Stored data
━━━━━━━━━━━━━━━━━━━━━━━━━━━━━━

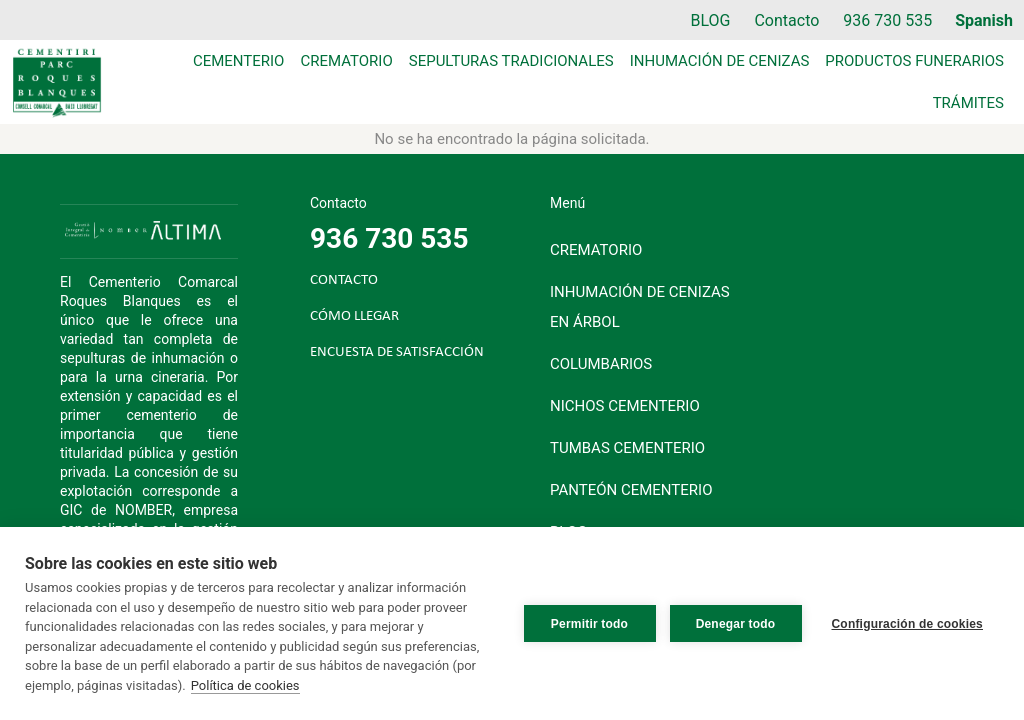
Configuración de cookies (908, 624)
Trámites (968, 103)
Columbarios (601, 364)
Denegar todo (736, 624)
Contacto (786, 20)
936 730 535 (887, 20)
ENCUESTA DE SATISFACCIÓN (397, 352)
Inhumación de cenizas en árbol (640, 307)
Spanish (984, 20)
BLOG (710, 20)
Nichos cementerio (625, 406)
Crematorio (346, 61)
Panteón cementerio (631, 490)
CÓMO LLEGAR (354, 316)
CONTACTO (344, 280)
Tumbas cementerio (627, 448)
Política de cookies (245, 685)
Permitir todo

━━━━━━━━━━━━━━━━━━━━━━━━━━━━━━

WHAT YOU ARE ASKED TO DO
Could you please write out the entries exactly as they are, with every picture left out?

WRITTEN ANSWER
Configuración de cookies (908, 624)
Trámites (968, 103)
Columbarios (601, 364)
Denegar todo (736, 624)
Contacto (786, 20)
936 730 535 (887, 20)
ENCUESTA DE SATISFACCIÓN (397, 352)
Inhumación de cenizas en árbol (640, 307)
Spanish (984, 20)
BLOG (710, 20)
Nichos cementerio (625, 406)
Crematorio (346, 61)
Panteón cementerio (631, 490)
CÓMO LLEGAR (354, 316)
CONTACTO (344, 280)
Tumbas cementerio (627, 448)
Política de cookies (245, 685)
Permitir todo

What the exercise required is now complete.